3

I have a very large dataset which is a single npy file that contains around 1.5m elements each a 150x150x3 image. The output has 51 columns (51 outputs). Since the dataset can't fit into memory, How do I load it and use it to fit the model? An efficient way is using TFRecords and tf.data but I couldn't understand how to do this. I would appreciate the help. Thank you.

Amin Marshal
  • 183
  • 2
  • 10
  • What does _I couldn’t understand how to do this_ mean? Can you share your attempts? – AMC Dec 05 '19 at 20:47
  • @AlexanderCécile yeah sure, the idea is to convert the large dataset into a TensorFlow compatible format, TFRecord, and then use the tf.data API to read this tfrecord file to feed it to the neural network. I tried various approaches but failed to do it – Amin Marshal Dec 05 '19 at 21:11

1 Answers1

3

One way is to load your NPY file fragment by fragment ( to feed your neural network with) and not to load it into the memory at once.

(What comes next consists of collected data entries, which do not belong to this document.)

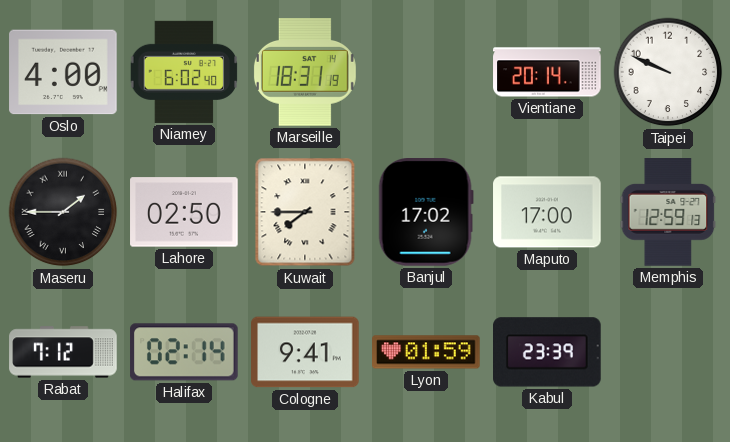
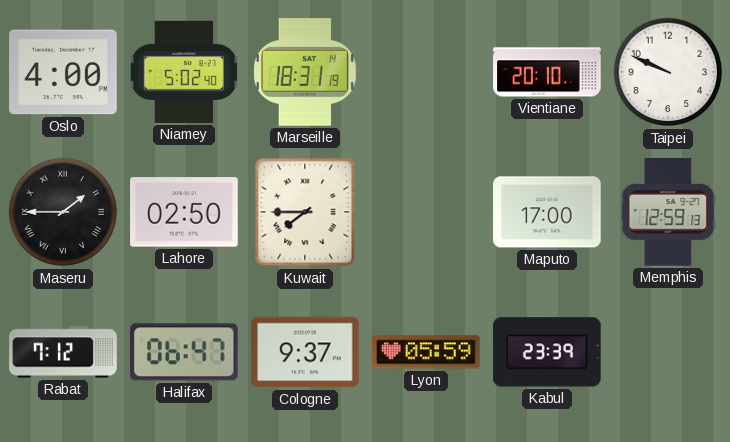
Niamey: 6:02 -> 5:02
Vientiane: 20:14 -> 20:10
Banjul: 17:02 -> none
Halifax: 02:14 -> 06:47
Cologne: 9:41 -> 9:37
Lyon: 01:59 -> 05:59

You can use numpy.load as normal and specify the mmap_mode keyword so that the array is kept on disk, and only necessary bits are loaded into memory upon access (more details here)

numpy.load(file, mmap_mode=None, allow_pickle=False, fix_imports=True, encoding='ASCII')

Memory-mapped files are used for accessing small segments of large files on disk, without reading the entire file into memory. NumPy’s memmap’s are array-like objects. This differs from Python’s mmap module, which uses file-like objects.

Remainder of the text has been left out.